Ella Blaylock Atherton (January 4, 1860 – September 4, 1933) was a British-born American physician. Atherton was the first woman in the province of Quebec to receive a diploma in medicine from a Canadian institution. She was the first woman admitted to a medical society in the U.S. state of Vermont; first to hold office of president of a local medical society in New Hampshire; and the first woman to do abdominal surgery in New Hampshire.

Early years and education
Ella Blaylock was born January 4, 1860, at Ulverston, Lancashire, England. She was the daughter of William and Margaret (Schollick) Blaylock, and granddaughter of Thomas Blaylock.

Atherton was educated under private tutors and at Georgeville Academy, and at McGill Normal School, Montreal, graduating with honors from the latter institution in 1881. Her life-long desire to study medicine met with great opposition from all her friends except her mother. She therefore determined to educate herself, and to do this she taught two years as principal of Mansonville Academy in Quebec, and tutored during her whole college course. She began to read medicine with Dr. J. McMillan, of Mansonville, while teaching there, and the following year, entered a medical school at Kingston, Ontario. Her first course of lectures was at the Royal College of Physicians and Surgeons, with men students. Much friction resulted and there was a repetition of the sad experience of the women students in Edinburgh, in 1872. The troubles resulted in the founding of the Woman's Medical College, affiliated with Queen's University, Kingston. At this college, she attended three courses of lectures, and received diplomas in medicine and surgery from Queen's University in 1887. Atherton, while in college, was for one year assistant demonstrator of anatomy, and later for one year had entire charge of the practical anatomy class. Atherton was the first woman in the province of Quebec, and the eighth in Canada, to receive a diploma in medicine from a Canadian institution.

Career
In 1887, Atherton was refused a license to practise in Quebec, though a man holding a Queen's diploma would have been granted a license without question. Her experience is of interest from the fact that three years later, 1890, the census gave 3,555 women physicians in the United States. She was also physician in charge, for six months, to the Kingston City Dispensary.

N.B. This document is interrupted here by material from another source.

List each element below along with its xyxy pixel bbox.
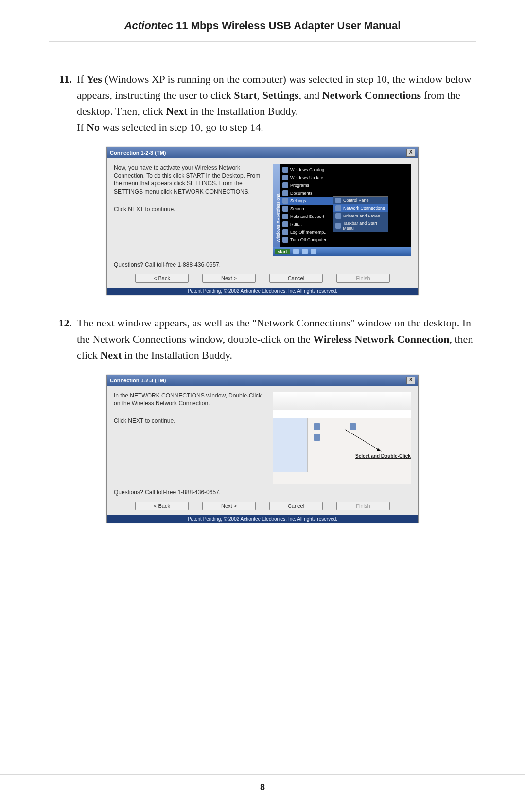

She practised medicine at Newport, Vermont, during the year following graduation, and thereafter at Nashua, New Hampshire. Her papers from
1898 onwards are held at Dartmouth.

Atherton served as physician to the Home for Aged Women, Nashua, since 1889, and on the staff of the Nashua Emergency Hospital since 1894. Atherton gave her chief attention to diseases of women and children, and performed all the minor and some of the capital gynecological operations.

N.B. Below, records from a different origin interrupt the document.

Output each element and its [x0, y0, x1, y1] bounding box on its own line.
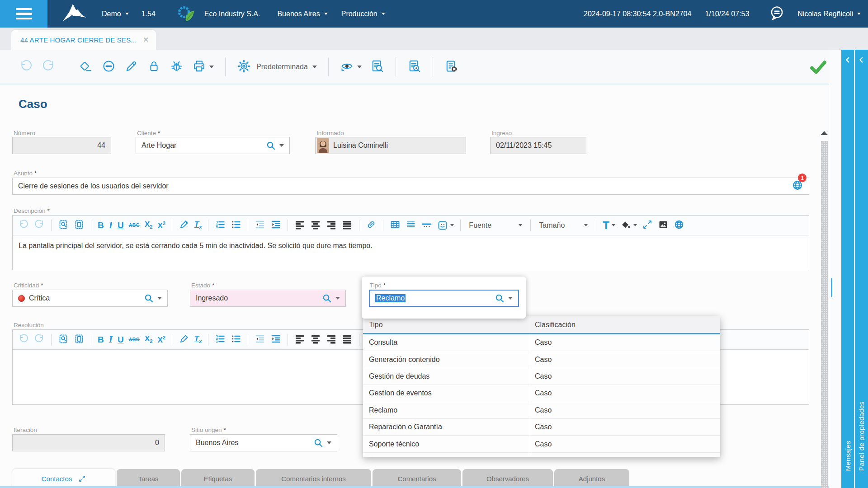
dropdown-option-consulta[interactable]: ConsultaCaso — [363, 334, 720, 351]
tab-adjuntos[interactable]: Adjuntos — [554, 469, 629, 488]
bold-button[interactable]: B — [98, 335, 104, 344]
zoom-preview-icon[interactable] — [58, 333, 69, 346]
tipo-field[interactable]: Reclamo — [369, 290, 519, 307]
chevron-down-icon[interactable] — [279, 144, 284, 147]
sign-pen-icon[interactable] — [124, 59, 138, 75]
tab-close-icon[interactable]: ✕ — [143, 36, 149, 44]
mode-selector[interactable]: Producción — [341, 10, 385, 18]
asunto-field[interactable]: Cierre de sesiones de los usuarios del s… — [12, 178, 809, 195]
subscript-button[interactable]: X2 — [145, 335, 152, 344]
chevron-down-icon[interactable] — [327, 441, 331, 444]
search-icon[interactable] — [495, 293, 505, 304]
cliente-field[interactable]: Arte Hogar — [136, 137, 290, 154]
branch-selector[interactable]: Buenos Aires — [277, 10, 327, 18]
indent-icon[interactable] — [270, 219, 281, 232]
search-icon[interactable] — [266, 141, 276, 151]
lock-icon[interactable] — [147, 59, 161, 75]
underline-button[interactable]: U — [118, 335, 124, 344]
zoom-preview-icon[interactable] — [58, 219, 69, 232]
hamburger-menu-button[interactable] — [0, 0, 47, 28]
insert-image-icon[interactable] — [658, 219, 669, 232]
strikethrough-button[interactable]: ABC — [129, 223, 140, 228]
chevron-down-icon[interactable] — [508, 297, 513, 300]
view-profile-selector[interactable]: Predeterminada — [237, 59, 317, 75]
tab-tareas[interactable]: Tareas — [117, 469, 180, 488]
eraser-icon[interactable] — [79, 59, 93, 75]
emoji-button[interactable] — [437, 220, 454, 231]
list-cancel-icon[interactable] — [444, 59, 458, 75]
clear-format-button[interactable]: Tx — [194, 335, 202, 344]
vertical-scrollbar-thumb[interactable] — [821, 141, 828, 488]
outdent-icon[interactable] — [255, 219, 265, 232]
criticidad-field[interactable]: Crítica — [12, 290, 168, 307]
descripcion-editor[interactable]: B I U ABC X2 X2 Tx Fuente Tamaño T La pa… — [12, 215, 809, 270]
undo-icon[interactable] — [19, 59, 33, 75]
underline-button[interactable]: U — [118, 221, 124, 230]
align-right-icon[interactable] — [326, 333, 337, 346]
estado-field[interactable]: Ingresado — [190, 290, 346, 307]
preview-button[interactable] — [340, 59, 362, 75]
redo-icon[interactable] — [34, 219, 45, 232]
align-left-icon[interactable] — [294, 219, 305, 232]
line-spacing-icon[interactable] — [406, 219, 416, 232]
dropdown-option-soporte-tecnico[interactable]: Soporte técnicoCaso — [363, 436, 720, 452]
strikethrough-button[interactable]: ABC — [129, 337, 140, 342]
redo-icon[interactable] — [34, 333, 45, 346]
tab-observadores[interactable]: Observadores — [462, 469, 553, 488]
fullscreen-expand-icon[interactable] — [642, 219, 653, 232]
dropdown-option-gestion-de-deudas[interactable]: Gestión de deudasCaso — [363, 368, 720, 385]
subscript-button[interactable]: X2 — [145, 221, 152, 230]
format-brush-icon[interactable] — [179, 219, 189, 232]
align-center-icon[interactable] — [310, 333, 321, 346]
chevron-down-icon[interactable] — [335, 297, 340, 300]
select-frame-icon[interactable] — [74, 219, 85, 232]
remove-circle-icon[interactable] — [102, 59, 116, 75]
search-icon[interactable] — [322, 293, 332, 304]
format-brush-icon[interactable] — [179, 333, 189, 346]
ingreso-field[interactable]: 02/11/2023 15:45 — [490, 137, 586, 154]
horizontal-rule-icon[interactable] — [421, 219, 432, 232]
environment-selector[interactable]: Demo — [102, 10, 129, 18]
italic-button[interactable]: I — [109, 221, 113, 230]
justify-icon[interactable] — [342, 219, 353, 232]
select-frame-icon[interactable] — [74, 333, 85, 346]
bold-button[interactable]: B — [98, 221, 104, 230]
document-audit-search-icon[interactable] — [407, 59, 421, 75]
superscript-button[interactable]: X2 — [157, 221, 165, 230]
numero-field[interactable]: 44 — [12, 137, 111, 154]
iteracion-field[interactable]: 0 — [12, 434, 165, 451]
expand-icon[interactable] — [78, 475, 86, 483]
messages-chat-icon[interactable] — [769, 5, 785, 23]
text-color-button[interactable]: T — [603, 220, 615, 231]
clear-format-button[interactable]: Tx — [194, 221, 202, 230]
dropdown-option-generacion-contenido[interactable]: Generación contenidoCaso — [363, 351, 720, 368]
justify-icon[interactable] — [342, 333, 353, 346]
mensajes-panel-toggle[interactable]: Mensajes — [841, 50, 854, 488]
redo-icon[interactable] — [42, 59, 56, 75]
horizontal-scrollbar[interactable] — [0, 486, 835, 488]
dropdown-option-reclamo[interactable]: ReclamoCaso — [363, 402, 720, 419]
tab-comentarios-internos[interactable]: Comentarios internos — [256, 469, 371, 488]
ordered-list-icon[interactable] — [215, 219, 226, 232]
informado-field[interactable]: Luisina Cominelli — [315, 137, 466, 154]
sitio-origen-field[interactable]: Buenos Aires — [190, 434, 337, 451]
link-icon[interactable] — [366, 219, 377, 232]
align-right-icon[interactable] — [326, 219, 337, 232]
ordered-list-icon[interactable] — [215, 333, 226, 346]
scroll-up-icon[interactable] — [821, 131, 828, 135]
dropdown-option-gestion-de-eventos[interactable]: Gestíon de eventosCaso — [363, 385, 720, 402]
italic-button[interactable]: I — [109, 335, 113, 344]
confirm-check-icon[interactable] — [808, 58, 828, 78]
align-left-icon[interactable] — [294, 333, 305, 346]
fill-color-button[interactable] — [620, 220, 637, 231]
font-size-dropdown[interactable]: Tamaño — [537, 221, 590, 230]
bullet-list-icon[interactable] — [231, 333, 241, 346]
descripcion-value[interactable]: La pantalla principal del servidor, se e… — [13, 235, 809, 256]
globe-icon[interactable] — [674, 219, 684, 232]
table-icon[interactable] — [390, 219, 401, 232]
tab-etiquetas[interactable]: Etiquetas — [181, 469, 255, 488]
document-search-icon[interactable] — [370, 59, 384, 75]
undo-icon[interactable] — [18, 219, 29, 232]
print-button[interactable] — [192, 59, 214, 75]
propiedades-panel-toggle[interactable]: Panel de propiedades — [855, 50, 868, 488]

She was the first woman admitted to a medical society in the state of Vermont; first to hold office of president of a local medical society in New Hampshire; and the first woman to do abdominal surgery in New Hampshire.

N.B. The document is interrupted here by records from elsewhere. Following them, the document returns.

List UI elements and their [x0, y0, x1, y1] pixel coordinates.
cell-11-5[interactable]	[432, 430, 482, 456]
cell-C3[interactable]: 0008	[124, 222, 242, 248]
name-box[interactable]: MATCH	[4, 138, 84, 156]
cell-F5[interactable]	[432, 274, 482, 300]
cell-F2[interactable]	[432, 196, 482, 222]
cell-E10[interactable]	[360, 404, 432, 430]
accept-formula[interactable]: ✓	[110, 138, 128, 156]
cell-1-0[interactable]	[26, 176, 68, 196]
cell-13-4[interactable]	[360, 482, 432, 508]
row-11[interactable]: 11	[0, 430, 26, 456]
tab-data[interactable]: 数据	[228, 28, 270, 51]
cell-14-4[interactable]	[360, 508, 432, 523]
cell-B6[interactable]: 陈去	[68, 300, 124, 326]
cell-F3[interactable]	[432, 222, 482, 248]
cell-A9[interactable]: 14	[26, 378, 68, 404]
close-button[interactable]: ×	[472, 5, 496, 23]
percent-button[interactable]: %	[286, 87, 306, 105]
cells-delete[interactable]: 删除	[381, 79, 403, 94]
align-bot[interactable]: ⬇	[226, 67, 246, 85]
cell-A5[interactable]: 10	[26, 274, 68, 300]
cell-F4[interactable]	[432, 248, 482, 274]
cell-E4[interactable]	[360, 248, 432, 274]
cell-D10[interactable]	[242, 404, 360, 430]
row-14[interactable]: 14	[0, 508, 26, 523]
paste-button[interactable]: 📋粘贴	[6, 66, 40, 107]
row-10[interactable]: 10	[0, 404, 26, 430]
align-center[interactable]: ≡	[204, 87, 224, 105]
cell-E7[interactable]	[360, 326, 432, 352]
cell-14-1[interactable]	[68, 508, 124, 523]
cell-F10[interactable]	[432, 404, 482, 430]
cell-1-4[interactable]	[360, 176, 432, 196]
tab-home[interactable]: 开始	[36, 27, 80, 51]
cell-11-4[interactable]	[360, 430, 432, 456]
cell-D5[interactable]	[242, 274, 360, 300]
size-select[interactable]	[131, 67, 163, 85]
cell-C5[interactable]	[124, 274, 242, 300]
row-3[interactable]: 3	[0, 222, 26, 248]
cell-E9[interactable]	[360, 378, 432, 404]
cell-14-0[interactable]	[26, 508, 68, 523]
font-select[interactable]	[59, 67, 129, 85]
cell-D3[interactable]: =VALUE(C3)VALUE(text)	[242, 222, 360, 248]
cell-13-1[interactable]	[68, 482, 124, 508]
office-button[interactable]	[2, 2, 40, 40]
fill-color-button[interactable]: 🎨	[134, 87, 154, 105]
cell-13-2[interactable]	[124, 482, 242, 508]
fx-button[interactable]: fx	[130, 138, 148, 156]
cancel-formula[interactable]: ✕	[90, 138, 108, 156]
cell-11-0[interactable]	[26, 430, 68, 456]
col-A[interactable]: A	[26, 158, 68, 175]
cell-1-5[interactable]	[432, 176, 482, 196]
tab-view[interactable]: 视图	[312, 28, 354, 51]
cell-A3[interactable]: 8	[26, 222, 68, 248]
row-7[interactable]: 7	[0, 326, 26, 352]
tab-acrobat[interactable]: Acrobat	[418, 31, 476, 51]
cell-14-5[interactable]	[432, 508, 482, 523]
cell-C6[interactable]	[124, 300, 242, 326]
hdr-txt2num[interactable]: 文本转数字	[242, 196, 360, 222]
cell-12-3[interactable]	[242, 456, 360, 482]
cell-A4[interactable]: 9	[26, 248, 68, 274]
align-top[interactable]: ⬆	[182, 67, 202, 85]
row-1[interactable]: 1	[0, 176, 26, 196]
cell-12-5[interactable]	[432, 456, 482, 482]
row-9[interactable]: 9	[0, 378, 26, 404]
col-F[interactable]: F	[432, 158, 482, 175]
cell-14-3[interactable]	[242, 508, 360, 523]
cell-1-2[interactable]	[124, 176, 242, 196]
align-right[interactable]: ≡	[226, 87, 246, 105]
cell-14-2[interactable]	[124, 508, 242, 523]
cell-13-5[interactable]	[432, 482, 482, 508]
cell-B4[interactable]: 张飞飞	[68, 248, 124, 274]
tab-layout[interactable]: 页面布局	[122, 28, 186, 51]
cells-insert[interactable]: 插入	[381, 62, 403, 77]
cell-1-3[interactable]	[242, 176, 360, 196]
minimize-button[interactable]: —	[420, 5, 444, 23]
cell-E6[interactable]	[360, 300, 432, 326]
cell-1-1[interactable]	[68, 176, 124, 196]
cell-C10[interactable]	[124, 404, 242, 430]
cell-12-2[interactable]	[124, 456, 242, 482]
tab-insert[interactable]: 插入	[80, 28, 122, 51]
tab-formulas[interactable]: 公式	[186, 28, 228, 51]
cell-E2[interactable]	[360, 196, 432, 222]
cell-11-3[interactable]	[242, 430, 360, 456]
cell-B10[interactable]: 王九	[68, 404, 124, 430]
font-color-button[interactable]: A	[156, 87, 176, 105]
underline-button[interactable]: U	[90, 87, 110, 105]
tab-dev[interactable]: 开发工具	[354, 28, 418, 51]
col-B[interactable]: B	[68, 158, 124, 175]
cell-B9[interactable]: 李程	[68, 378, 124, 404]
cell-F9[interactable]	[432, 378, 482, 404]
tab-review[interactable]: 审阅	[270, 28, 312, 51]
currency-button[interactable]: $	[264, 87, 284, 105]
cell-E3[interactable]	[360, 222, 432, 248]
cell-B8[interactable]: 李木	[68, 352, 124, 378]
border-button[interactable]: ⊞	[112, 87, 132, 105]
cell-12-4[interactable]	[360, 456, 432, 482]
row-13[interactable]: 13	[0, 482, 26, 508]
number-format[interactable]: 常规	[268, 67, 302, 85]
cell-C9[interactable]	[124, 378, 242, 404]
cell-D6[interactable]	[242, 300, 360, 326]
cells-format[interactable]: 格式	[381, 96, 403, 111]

During the summer of 1926 she toured the hospitals of Europe with a group of other American physicians.

Affiliations
She was a member of the Orleans County (Vermont) Medical Society; the New Hampshire Medical Society; the Nashua Medical Association, secretary from 1892; the American Medical Association; the Congress of Medico-Climatology; and the Nashua Fortnightly Club. She was also a member of the New Hampshire Surgical Club; the Hillsborough County Medical Society; the Nashua Emergency Hospital Association; and the Nashua Home for Aged Women.

Personal life
In 1898, in Concord, New Hampshire, she married the widower, Capt. Henry B. Atherton, a lawyer, newspaper editor and Civil War veteran; she was his second wife. They had two children: Blaylock Atherton (b. 1900) and Ives (b. 1903).

Atherton traveled extensively with her husband to Newfoundland, Labrador and other parts of Canada.
 
Atherton was a member of the Woman's Auxiliary and the Young Women's Christian Association. She favored woman suffrage and was a member of the New Hampshire Woman Suffrage Society. She was also a charter member of the Woman's Auxiliary of the YMCA and the Fortnightly Club. In religion, she was Episcopalian, and attended the Church of the Good Shepherd in Nashua.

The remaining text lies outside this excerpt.